Problem requirements: Copy all lines below exactly as written. Leave pictures out.

(Page-level text extractions)

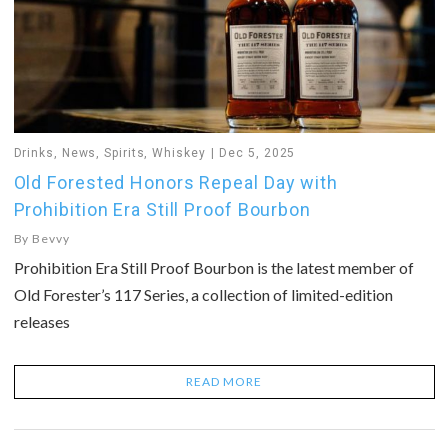
Drinks
,
News
,
Spirits
,
Whiskey
Dec 5, 2025
Old Forested Honors Repeal Day with
Prohibition Era Still Proof Bourbon
By
Bevvy
Prohibition Era Still Proof Bourbon is the latest member of
Old Forester’s 117 Series, a collection of limited-edition
releases
READ MORE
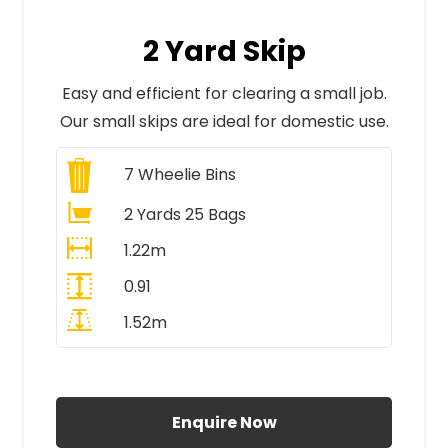
2 Yard Skip
Easy and efficient for clearing a small job.
Our small skips are ideal for domestic use.
7
Wheelie Bins
2 Yards 25 Bags
1.22m
0.91
1.52m
All Prices Include VAT
Enquire Now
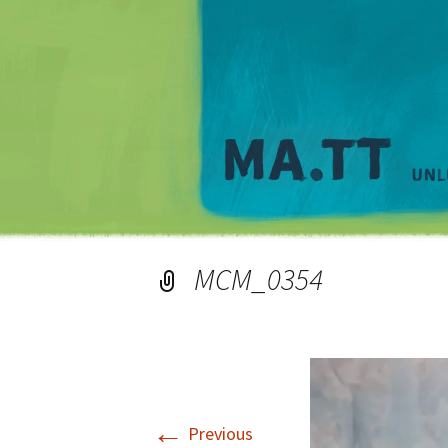
MCM_0354
←
Previous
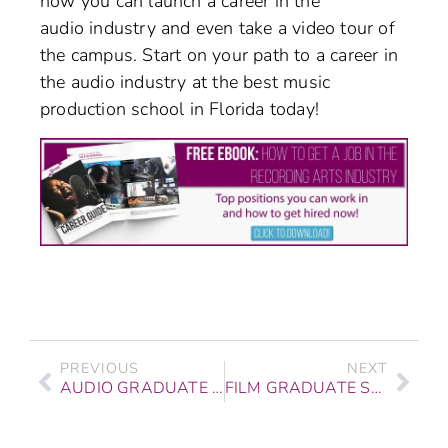
how you can launch a career in the
audio industry and even take a video tour of
the campus. Start on your path to a career in
the audio industry at the best music
production school in Florida today!
PREVIOUS
NEXT
AUDIO GRADUATE STORY: DAN ARIAS ON OVERCOMING ADVERSITY
FILM GRADUATE STORY: THEO CHRISTOFORE OF INFINITREE MEDIA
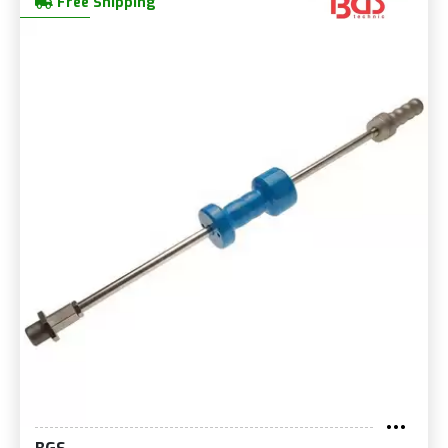
Free Shipping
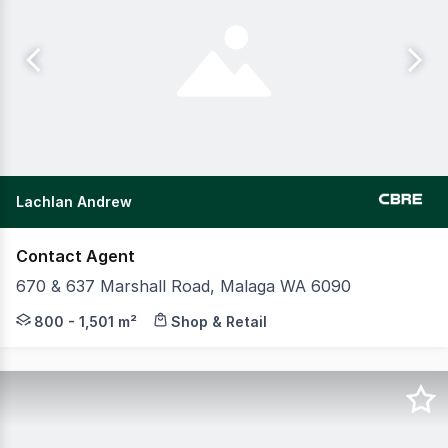
Lachlan Andrew
Contact Agent
670 & 637 Marshall Road, Malaga WA 6090
CBRE and Realmark Commercial are pleased to present th
800 - 1,501 m²
Shop & Retail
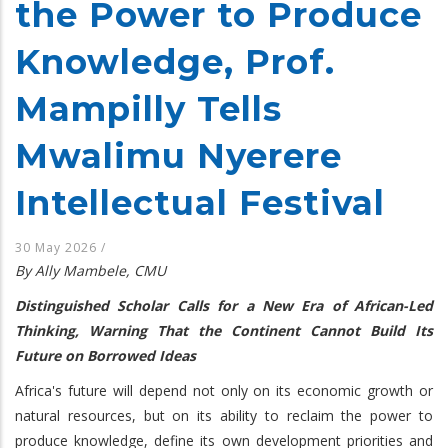
the Power to Produce
Knowledge, Prof.
Mampilly Tells
Mwalimu Nyerere
Intellectual Festival
30 May 2026
/
By Ally Mambele, CMU
Distinguished Scholar Calls for a New Era of African-Led
Thinking, Warning That the Continent Cannot Build Its
Future on Borrowed Ideas
Africa's future will depend not only on its economic growth or
natural resources, but on its ability to reclaim the power to
produce knowledge, define its own development priorities and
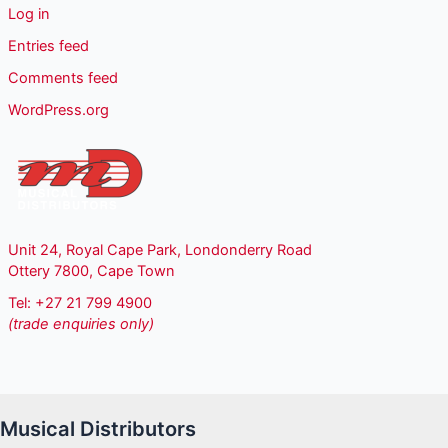
Log in
Entries feed
Comments feed
WordPress.org
Unit 24, Royal Cape Park, Londonderry Road
Ottery 7800, Cape Town
Tel: +27 21 799 4900
(trade enquiries only)
Musical Distributors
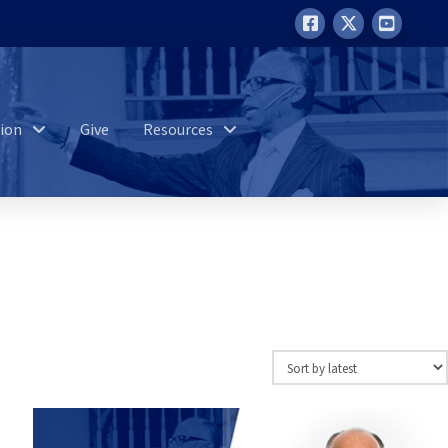
ion
Give
Resources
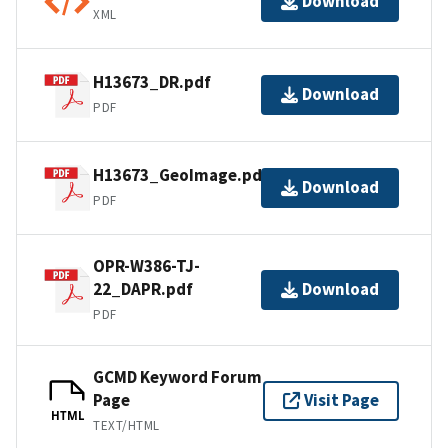
Download
XML
H13673_DR.pdf
Download
PDF
H13673_GeoImage.pdf
Download
PDF
OPR-W386-TJ-
22_DAPR.pdf
Download
PDF
GCMD Keyword Forum
Page
Visit Page
HTML
TEXT/HTML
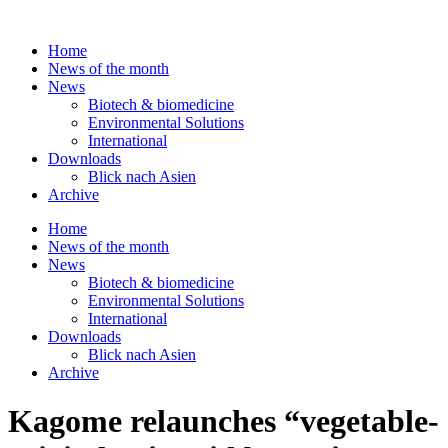
Skip
to
Home
content
News of the month
News
Biotech & biomedicine
Environmental Solutions
International
Downloads
Blick nach Asien
Archive
Home
News of the month
News
Biotech & biomedicine
Environmental Solutions
International
Downloads
Blick nach Asien
Archive
Kagome relaunches “vegetable-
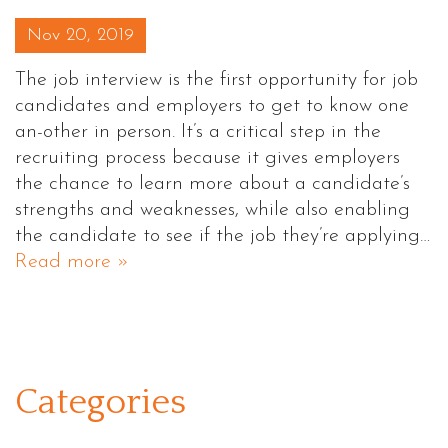
Posted on
Nov 20, 2019
The job interview is the first opportunity for job
candidates and employers to get to know one
an-other in person. It’s a critical step in the
recruiting process because it gives employers
the chance to learn more about a candidate’s
strengths and weaknesses, while also enabling
the candidate to see if the job they’re applying…
Read more »
Categories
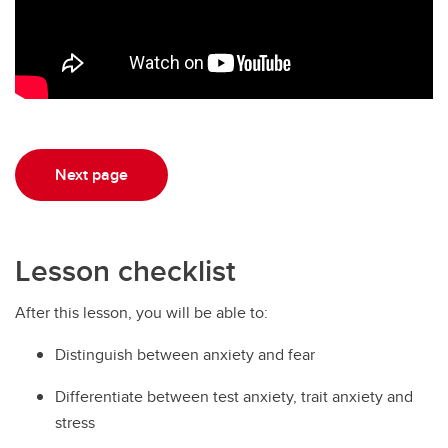
Next page
Lesson checklist
After this lesson, you will be able to:
Distinguish between anxiety and fear
Differentiate between test anxiety, trait anxiety and
stress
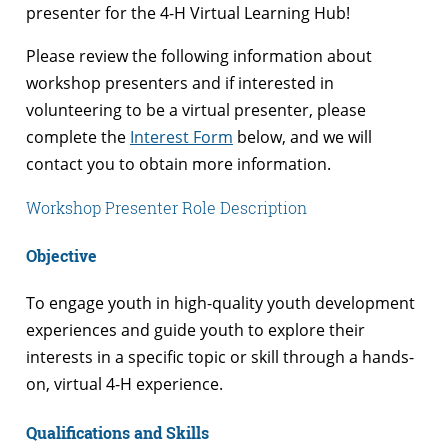
presenter for the 4-H Virtual Learning Hub!
Please review the following information about
workshop presenters and if interested in
volunteering to be a virtual presenter, please
complete the
Interest Form
below, and we will
contact you to obtain more information.
Workshop Presenter Role Description
Objective
To engage youth in high-quality youth development
experiences and guide youth to explore their
interests in a specific topic or skill through a hands-
on, virtual 4-H experience.
Qualifications and Skills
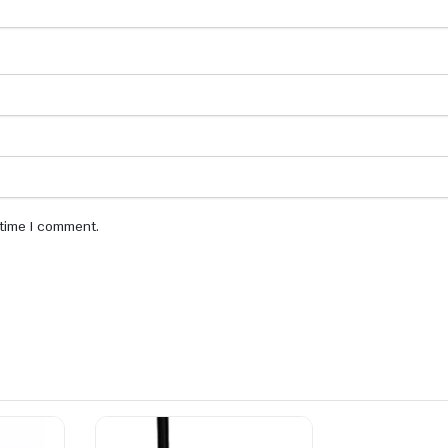
 time I comment.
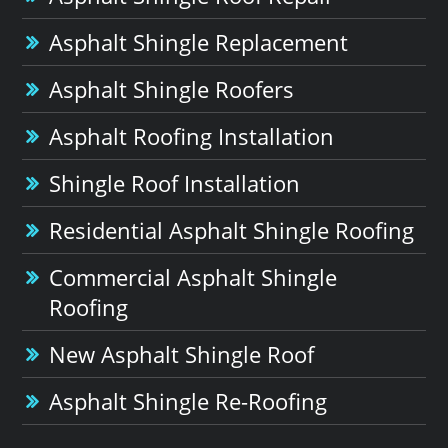
Asphalt Shingle Replacement
Asphalt Shingle Roofers
Asphalt Roofing Installation
Shingle Roof Installation
Residential Asphalt Shingle Roofing
Commercial Asphalt Shingle
Roofing
New Asphalt Shingle Roof
Asphalt Shingle Re-Roofing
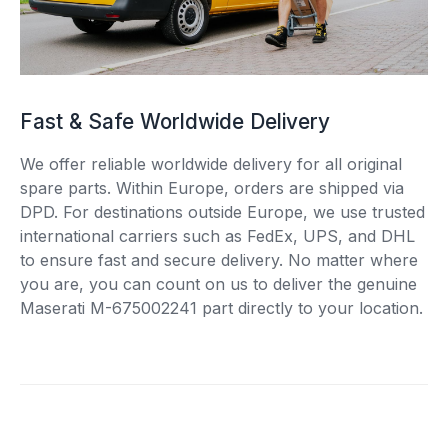
Fast & Safe Worldwide Delivery
We offer reliable worldwide delivery for all original
spare parts. Within Europe, orders are shipped via
DPD. For destinations outside Europe, we use trusted
international carriers such as FedEx, UPS, and DHL
to ensure fast and secure delivery. No matter where
you are, you can count on us to deliver the genuine
Maserati M-675002241 part directly to your location.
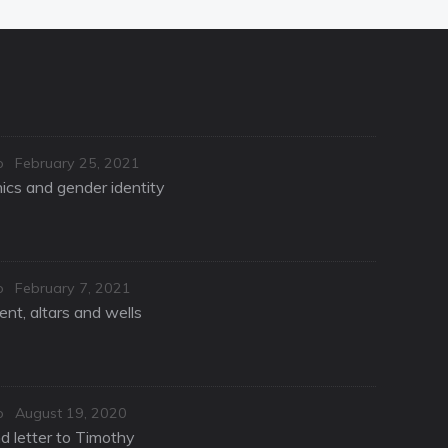
Posted
o
February 25, 2021
on
hics and gender identity
Posted
o
February 7, 2021
on
nt, altars and wells
Posted
o
August 19, 2020
on
d letter to Timothy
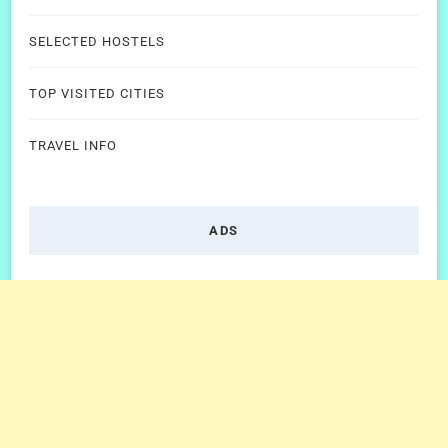
SELECTED HOSTELS
TOP VISITED CITIES
TRAVEL INFO
ADS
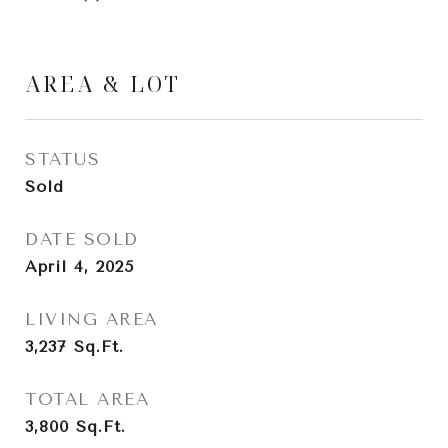
AREA & LOT
STATUS
Sold
DATE SOLD
April 4, 2025
LIVING AREA
3,237
Sq.Ft.
TOTAL AREA
3,800
Sq.Ft.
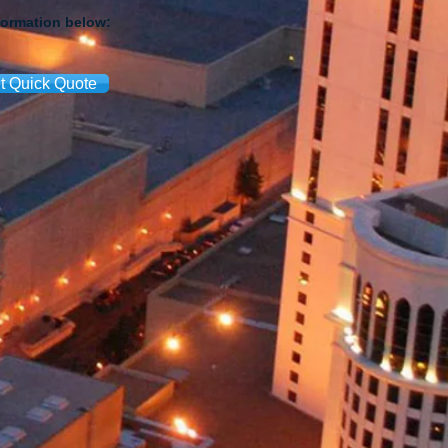
formation below:
t Quick Quote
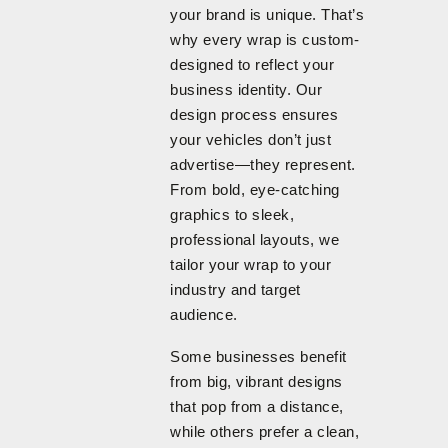
your brand is unique. That’s
why every wrap is custom-
designed to reflect your
business identity. Our
design process ensures
your vehicles don’t just
advertise—they represent.
From bold, eye-catching
graphics to sleek,
professional layouts, we
tailor your wrap to your
industry and target
audience.
Some businesses benefit
from big, vibrant designs
that pop from a distance,
while others prefer a clean,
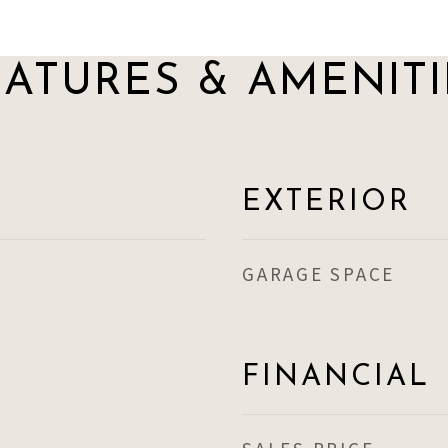
EATURES & AMENITI
EXTERIOR
GARAGE SPACE
FINANCIAL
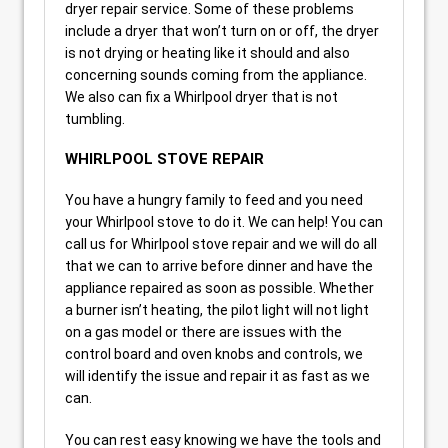
dryer repair service. Some of these problems
include a dryer that won’t turn on or off, the dryer
is not drying or heating like it should and also
concerning sounds coming from the appliance.
We also can fix a Whirlpool dryer that is not
tumbling.
WHIRLPOOL STOVE REPAIR
You have a hungry family to feed and you need
your Whirlpool stove to do it. We can help! You can
call us for Whirlpool stove repair and we will do all
that we can to arrive before dinner and have the
appliance repaired as soon as possible. Whether
a burner isn’t heating, the pilot light will not light
on a gas model or there are issues with the
control board and oven knobs and controls, we
will identify the issue and repair it as fast as we
can.
You can rest easy knowing we have the tools and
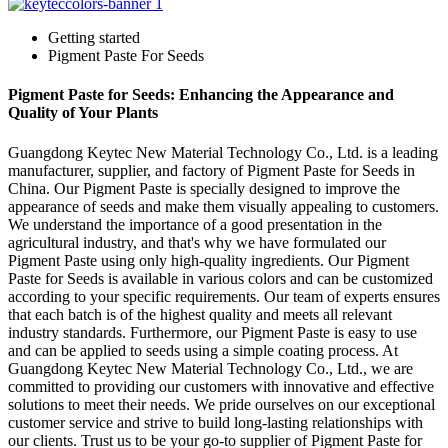
Getting started
Pigment Paste For Seeds
Pigment Paste for Seeds: Enhancing the Appearance and
Quality of Your Plants
Guangdong Keytec New Material Technology Co., Ltd. is a leading
manufacturer, supplier, and factory of Pigment Paste for Seeds in
China. Our Pigment Paste is specially designed to improve the
appearance of seeds and make them visually appealing to customers.
We understand the importance of a good presentation in the
agricultural industry, and that's why we have formulated our
Pigment Paste using only high-quality ingredients. Our Pigment
Paste for Seeds is available in various colors and can be customized
according to your specific requirements. Our team of experts ensures
that each batch is of the highest quality and meets all relevant
industry standards. Furthermore, our Pigment Paste is easy to use
and can be applied to seeds using a simple coating process. At
Guangdong Keytec New Material Technology Co., Ltd., we are
committed to providing our customers with innovative and effective
solutions to meet their needs. We pride ourselves on our exceptional
customer service and strive to build long-lasting relationships with
our clients. Trust us to be your go-to supplier of Pigment Paste for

Task result:
Drinks
,
News
,
Spirits
,
Whiskey
Dec 5, 2025
Old Forested Honors Repeal Day with
Prohibition Era Still Proof Bourbon
By
Bevvy
Prohibition Era Still Proof Bourbon is the latest member of
Old Forester’s 117 Series, a collection of limited-edition
releases
READ MORE
2 Yard Skip
Easy and efficient for clearing a small job.
Our small skips are ideal for domestic use.
7
Wheelie Bins
2 Yards 25 Bags
1.22m
0.91
1.52m
All Prices Include VAT
Enquire Now
MCM_0354
←
Previous
how you can launch a career in the
audio industry and even take a video tour of
the campus. Start on your path to a career in
the audio industry at the best music
production school in Florida today!
PREVIOUS
NEXT
AUDIO GRADUATE STORY: DAN ARIAS ON OVERCOMING ADVERSITY
FILM GRADUATE STORY: THEO CHRISTOFORE OF INFINITREE MEDIA
Free Shipping
Lachlan Andrew
Contact Agent
670 & 637 Marshall Road, Malaga WA 6090
CBRE and Realmark Commercial are pleased to present th
800 - 1,501 m²
Shop & Retail
the Power to Produce
Knowledge, Prof.
Mampilly Tells
Mwalimu Nyerere
Intellectual Festival
30 May 2026
/
By Ally Mambele, CMU
Distinguished Scholar Calls for a New Era of African-Led
Thinking, Warning That the Continent Cannot Build Its
Future on Borrowed Ideas
Africa's future will depend not only on its economic growth or
natural resources, but on its ability to reclaim the power to
produce knowledge, define its own development priorities and
Log in
Entries feed
Comments feed
WordPress.org
Unit 24, Royal Cape Park, Londonderry Road
Ottery 7800, Cape Town
Tel: +27 21 799 4900
(trade enquiries only)
Musical Distributors
ion
Give
Resources
Download
XML
H13673_DR.pdf
Download
PDF
H13673_GeoImage.pdf
Download
PDF
OPR-W386-TJ-
22_DAPR.pdf
Download
PDF
GCMD Keyword Forum
Page
Visit Page
HTML
TEXT/HTML
Skip
to
Home
content
News of the month
News
Biotech & biomedicine
Environmental Solutions
International
Downloads
Blick nach Asien
Archive
Home
News of the month
News
Biotech & biomedicine
Environmental Solutions
International
Downloads
Blick nach Asien
Archive
Kagome relaunches “vegetable-
Posted on
Nov 20, 2019
The job interview is the first opportunity for job
candidates and employers to get to know one
an-other in person. It’s a critical step in the
recruiting process because it gives employers
the chance to learn more about a candidate’s
strengths and weaknesses, while also enabling
the candidate to see if the job they’re applying…
Read more »
Categories
Next page
Lesson checklist
After this lesson, you will be able to:
Distinguish between anxiety and fear
Differentiate between test anxiety, trait anxiety and
stress
presenter for the 4-H Virtual Learning Hub!
Please review the following information about
workshop presenters and if interested in
volunteering to be a virtual presenter, please
complete the
Interest Form
below, and we will
contact you to obtain more information.
Workshop Presenter Role Description
Objective
To engage youth in high-quality youth development
experiences and guide youth to explore their
interests in a specific topic or skill through a hands-
on, virtual 4-H experience.
Qualifications and Skills
 time I comment.
Asphalt Shingle Replacement
Asphalt Shingle Roofers
Asphalt Roofing Installation
Shingle Roof Installation
Residential Asphalt Shingle Roofing
Commercial Asphalt Shingle
Roofing
New Asphalt Shingle Roof
Asphalt Shingle Re-Roofing
Fast & Safe Worldwide Delivery
We offer reliable worldwide delivery for all original
spare parts. Within Europe, orders are shipped via
DPD. For destinations outside Europe, we use trusted
international carriers such as FedEx, UPS, and DHL
to ensure fast and secure delivery. No matter where
you are, you can count on us to deliver the genuine
Maserati M-675002241 part directly to your location.
Posted
o
February 25, 2021
on
hics and gender identity
Posted
o
February 7, 2021
on
nt, altars and wells
Posted
o
August 19, 2020
on
d letter to Timothy
SELECTED HOSTELS
TOP VISITED CITIES
TRAVEL INFO
ADS
AREA & LOT
STATUS
Sold
DATE SOLD
April 4, 2025
LIVING AREA
3,237
Sq.Ft.
TOTAL AREA
3,800
Sq.Ft.
formation below:
t Quick Quote
your brand is unique. That’s
why every wrap is custom-
designed to reflect your
business identity. Our
design process ensures
your vehicles don’t just
advertise—they represent.
From bold, eye-catching
graphics to sleek,
professional layouts, we
tailor your wrap to your
industry and target
audience.
Some businesses benefit
from big, vibrant designs
that pop from a distance,
while others prefer a clean,
EATURES & AMENITI
EXTERIOR
GARAGE SPACE
FINANCIAL
dryer repair service. Some of these problems
include a dryer that won’t turn on or off, the dryer
is not drying or heating like it should and also
concerning sounds coming from the appliance.
We also can fix a Whirlpool dryer that is not
tumbling.
WHIRLPOOL STOVE REPAIR
You have a hungry family to feed and you need
your Whirlpool stove to do it. We can help! You can
call us for Whirlpool stove repair and we will do all
that we can to arrive before dinner and have the
appliance repaired as soon as possible. Whether
a burner isn’t heating, the pilot light will not light
on a gas model or there are issues with the
control board and oven knobs and controls, we
will identify the issue and repair it as fast as we
can.
You can rest easy knowing we have the tools and
Getting started
Pigment Paste For Seeds
Pigment Paste for Seeds: Enhancing the Appearance and
Quality of Your Plants
Guangdong Keytec New Material Technology Co., Ltd. is a leading
manufacturer, supplier, and factory of Pigment Paste for Seeds in
China. Our Pigment Paste is specially designed to improve the
appearance of seeds and make them visually appealing to customers.
We understand the importance of a good presentation in the
agricultural industry, and that's why we have formulated our
Pigment Paste using only high-quality ingredients. Our Pigment
Paste for Seeds is available in various colors and can be customized
according to your specific requirements. Our team of experts ensures
that each batch is of the highest quality and meets all relevant
industry standards. Furthermore, our Pigment Paste is easy to use
and can be applied to seeds using a simple coating process. At
Guangdong Keytec New Material Technology Co., Ltd., we are
committed to providing our customers with innovative and effective
solutions to meet their needs. We pride ourselves on our exceptional
customer service and strive to build long-lasting relationships with
our clients. Trust us to be your go-to supplier of Pigment Paste for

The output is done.